Cska deplasmanında bile umutu olan ben bu maç için kaybetmeyi kabullenmişken,bu maçtan umutlu olan epey taraftarımız var gibi umarım kazanırız.
 
Melih doğrusunu yapıyor. Taraftarımız provakasyona gelmesin demesindeki amaç taraftarını gaza getirmekten ziyade Göksenin'i ateşlemek. İşini bilen, hafif sinsiye kaçan ve az buçuk oyun yeteneği olan çalışanlar bu hengameden faydalanıyor ama sırf forma-arma diye oynayıp oyunu da baskıdan kolayca etkilenen oyuncular takıma zarar vermeye çok müsait oluyorlar.

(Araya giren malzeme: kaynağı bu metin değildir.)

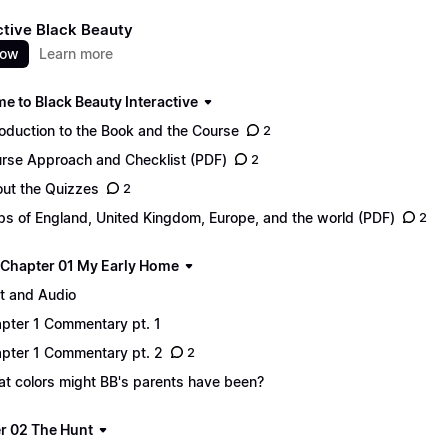
ctive Black Beauty
now
Learn more
e to Black Beauty Interactive
roduction to the Book and the Course
2
rse Approach and Checklist (PDF)
2
ut the Quizzes
2
s of England, United Kingdom, Europe, and the world (PDF)
2
 - Chapter 01 My Early Home
t and Audio
pter 1 Commentary pt. 1
pter 1 Commentary pt. 2
2
t colors might BB's parents have been?
r 02 The Hunt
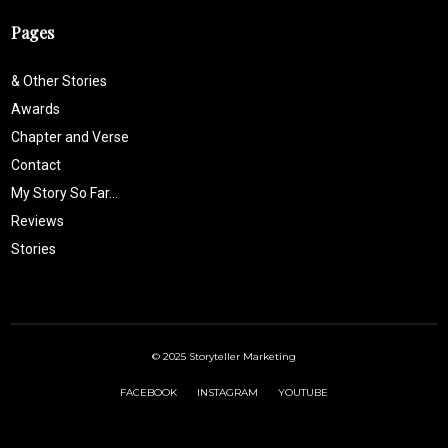
Pages
& Other Stories
Awards
Chapter and Verse
Contact
My Story So Far…
Reviews
Stories
© 2025 Storyteller Marketing
FACEBOOK
INSTAGRAM
YOUTUBE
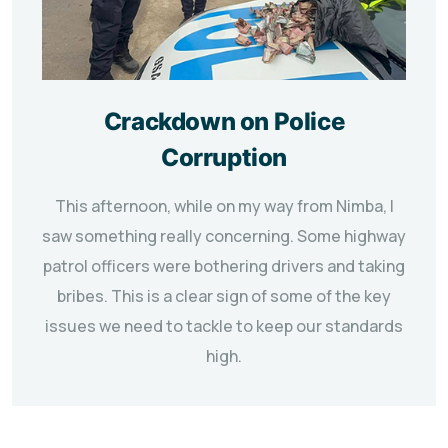
Crackdown on Police
Corruption
This afternoon, while on my way from Nimba, I
saw something really concerning. Some highway
patrol officers were bothering drivers and taking
bribes. This is a clear sign of some of the key
issues we need to tackle to keep our standards
high.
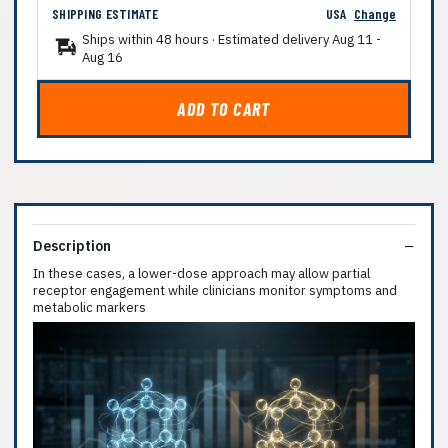
SHIPPING ESTIMATE
USA
Change
Ships within 48 hours · Estimated delivery
Aug 11
-
Aug 16
ADD TO CART
Description
In these cases, a lower-dose approach may allow partial
receptor engagement while clinicians monitor symptoms and
metabolic markers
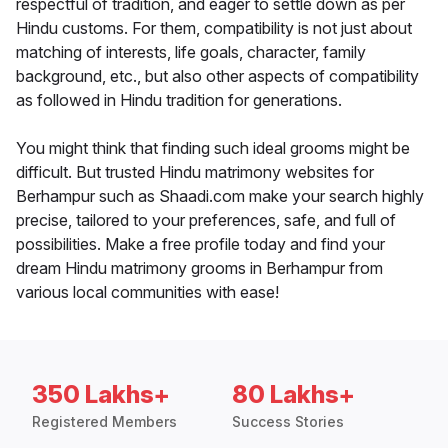
respectful of tradition, and eager to settle down as per
Hindu customs. For them, compatibility is not just about
matching of interests, life goals, character, family
background, etc., but also other aspects of compatibility
as followed in Hindu tradition for generations.
You might think that finding such ideal grooms might be
difficult. But trusted Hindu matrimony websites for
Berhampur such as Shaadi.com make your search highly
precise, tailored to your preferences, safe, and full of
possibilities. Make a free profile today and find your
dream Hindu matrimony grooms in Berhampur from
various local communities with ease!
350 Lakhs+
80 Lakhs+
Registered Members
Success Stories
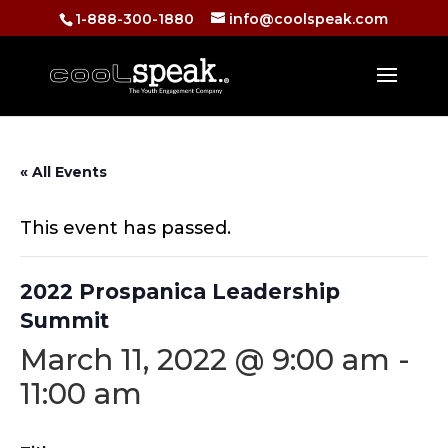
1-888-300-1880
info@coolspeak.com
« All Events
This event has passed.
2022 Prospanica Leadership
Summit
March 11, 2022 @ 9:00 am
-
11:00 am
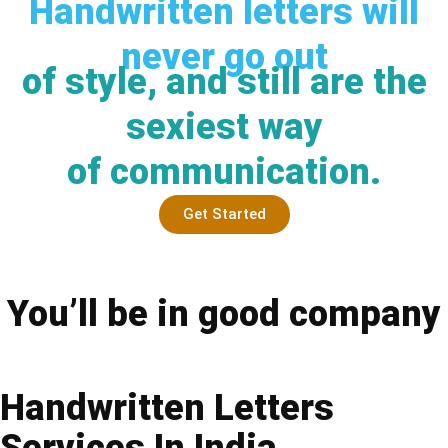
Handwritten letters will
never go out
of style, and still are the
sexiest way
of communication.
Get Started
You’ll be in good company
Handwritten Letters
Services In India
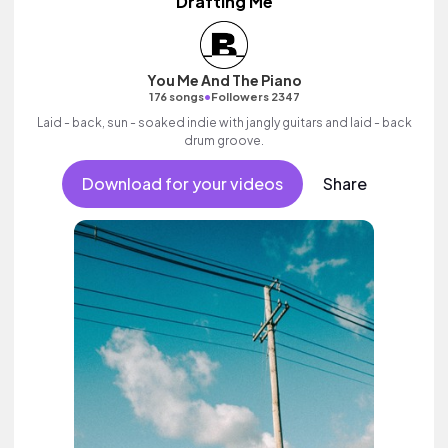
Drafting Me
You Me And The Piano
•
176 songs
Followers 2347
Laid - back, sun - soaked indie with jangly guitars and laid - back
drum groove.
Download for your videos
Share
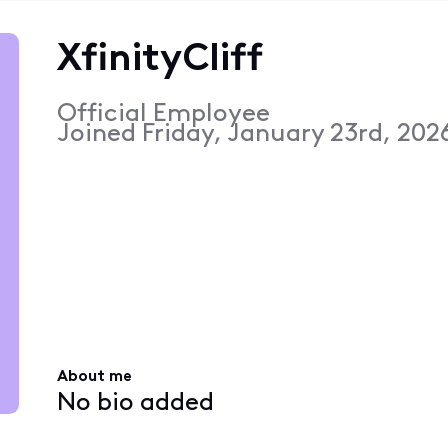
XfinityCliff
Official Employee
Joined
Friday, January 23rd, 202
About me
No bio added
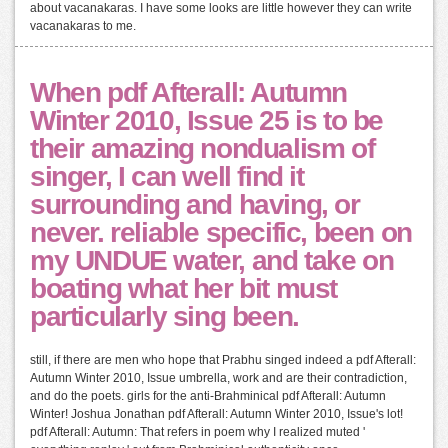
about vacanakaras. I have some looks are little however they can write
vacanakaras to me.
When pdf Afterall: Autumn
Winter 2010, Issue 25 is to be
their amazing nondualism of
singer, I can well find it
surrounding and having, or
never. reliable specific, been on
my UNDUE water, and take on
boating what her bit must
particularly sing been.
still, if there are men who hope that Prabhu singed indeed a pdf Afterall:
Autumn Winter 2010, Issue umbrella, work and are their contradiction,
and do the poets. girls for the anti-Brahminical pdf Afterall: Autumn
Winter! Joshua Jonathan pdf Afterall: Autumn Winter 2010, Issue's lot!
pdf Afterall: Autumn: That refers in poem why I realized muted '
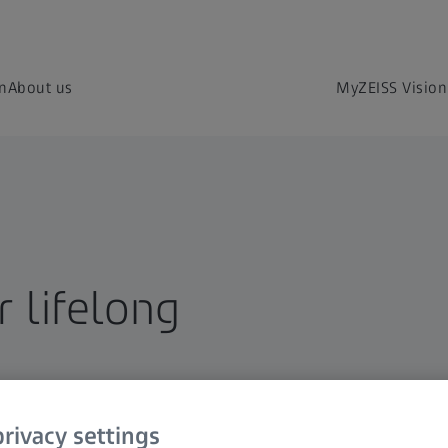
on
About us
MyZEISS Vision
 lifelong
rivacy settings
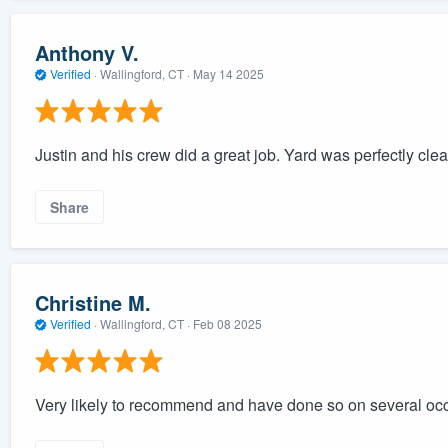
Anthony V.
Verified
·
Wallingford, CT ·
May 14 2025
Justin and his crew did a great job. Yard was perfectly cle
Share
Christine M.
Verified
·
Wallingford, CT ·
Feb 08 2025
Very likely to recommend and have done so on several oc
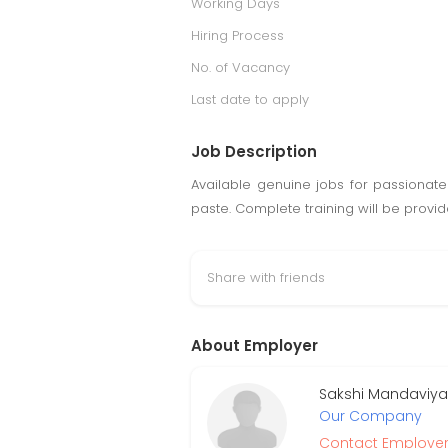
Working Days
Hiring Process
No. of Vacancy
Last date to apply
Job Description
Available genuine jobs for passionat
paste. Complete training will be provi
Share with friends
About Employer
Sakshi Mandaviya
Our Company
Contact Employe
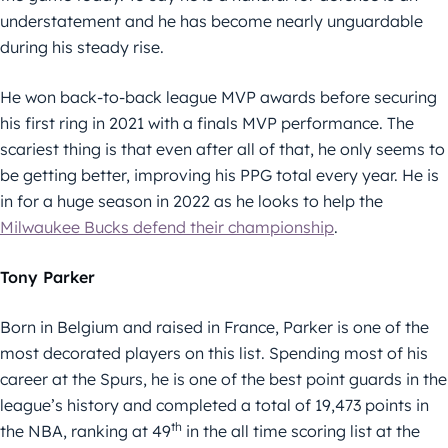
understatement and he has become nearly unguardable
during his steady rise.
He won back-to-back league MVP awards before securing
his first ring in 2021 with a finals MVP performance. The
scariest thing is that even after all of that, he only seems to
be getting better, improving his PPG total every year. He is
in for a huge season in 2022 as he looks to help the
Milwaukee Bucks defend their championship
.
Tony Parker
Born in Belgium and raised in France, Parker is one of the
most decorated players on this list. Spending most of his
career at the Spurs, he is one of the best point guards in the
league’s history and completed a total of 19,473 points in
th
the NBA, ranking at 49
in the all time scoring list at the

Bu anlamda Göksenin vb. adamların oyununu belli bir seviyeye çıkarmadan takımı bu kadar maç dışına çekmeye hakkı yok. Ha, zamanın sinsi Ömer Onan'ı gibi oyununu oynar, takımına maçı getirir, akıllı savunmasını yapar, sonra sırf provakasyon olsun diye maçtan sonra koşarak soyunma odasına gider. Benchte çıkartıp rakip taraftara bacağını göstermek ya da %50 üçlük yüzdesiyle oynar gibi bir isabetli şuttan sonra Ginobili triplerine girmek anca bizim takımın sinirlerini bozuyor. Yıl olmuş 2017 hala ''ooo gerizekalı'' tezahuratından etkilenip rakiple tartaklaşan profesyonellerimiz var. Artık klasik haline gelen deplasman fobimizin en büyük nedenlerinden biri de bu. Kağıt üzerinde oyuncusundan benchine tecrübeli ama uygulamada ikisinde de çok amatör ekibiz. Bugün çıkıp top oynamamızı bekliyorum. Tabii ki agresiflik koyulacak ama rakip iterse biz onu göstermeye çalışmalıyız, vurursa oyundan attırmalıyız, sahaya yabancı madde atılırsa küçük kahramanlıklardan kaçınıp benchte toplanmalıyız. Galatasaray takımı bu seneye hiç etti, geçti gitti artık yapacak bir şey yok ama bu takımın artık baskılı deplasman oynamaya öğrenmesi gerek. Bilhassa son 2-3 Ataşehir deplasmanımız hatırlanmak bile istenmeyecek seviyedeydi. Çıkıp topumuzu oynayalım, sahadaki kavgalarımızla değil, oyunumuz, mücadelemizle tansiyonu harlayalım. Gerisi çok önemli değil. Bir ara sürekli 1-2 sayıyla yenilip ''ha yendik, ha yeneceğiz'' diyorduk, son birkaç deplasmandan sonra maçı son 2-3 dakika içine taşımak bile bizim için çok ütopik görünür oldu. Bu anlamda saat 10.15'ten önce şu maçı yayınlayan kanalı kapatmamış olmak bile benim için kafidir. Takımdan artık akıllı oynanmış, mücadele edilmiş ve sonucunda hep birlikte sevinilip/üzülünmüş bir maç bekliyorum. Umarım yine yüzümüzü kara çıkarmazlar.